_WHAT THIS TASK INVOLVES_.
Your answer should consist solely of the lines from the one containing "IEC TS 63134:2020" through the end of the entries below, duplicated exactly.

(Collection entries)
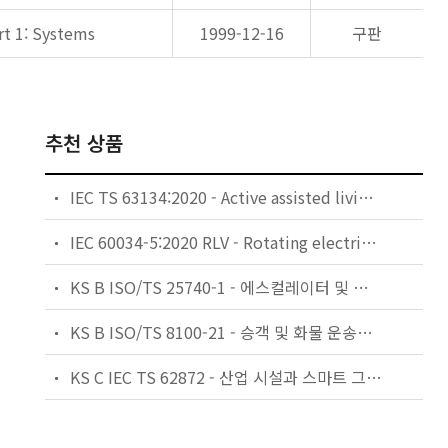
rt 1: Systems
1999-12-16
구판
추천 상품
IEC TS 63134:2020 - Active assisted living (AAL) use cases
IEC 60034-5:2020 RLV - Rotating electrical machines - Part 5: Degrees of protection provided by the integral design of rotating electrical machines (IP code) - Classification
KS B ISO/TS 25740-1 - 에스컬레이터 및 무빙워크에 대한 안전요건 — 제1부: 세계공통 필수 안전요건(GESRs)
KS B ISO/TS 8100-21 - 승객 및 화물 운송용 엘리베이터 —제21부: 세계공통 필수안전요건(GESRs)을 충족하는 세계공통 안전 파라미터(GSPs)
KS C IEC TS 62872 - 산업 시설과 스마트 그리드 사이의 산업 공정 측정, 제어 및 자동화 시스템 인터페이스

_RESPONSE FOR THIS EXERCISE_.
IEC TS 63134:2020 - Active assisted living (AAL) use cases
IEC 60034-5:2020 RLV - Rotating electrical machines - Part 5: Degrees of protection provided by the integral design of rotating electrical machines (IP code) - Classification
KS B ISO/TS 25740-1 - 에스컬레이터 및 무빙워크에 대한 안전요건 — 제1부: 세계공통 필수 안전요건(GESRs)
KS B ISO/TS 8100-21 - 승객 및 화물 운송용 엘리베이터 —제21부: 세계공통 필수안전요건(GESRs)을 충족하는 세계공통 안전 파라미터(GSPs)
KS C IEC TS 62872 - 산업 시설과 스마트 그리드 사이의 산업 공정 측정, 제어 및 자동화 시스템 인터페이스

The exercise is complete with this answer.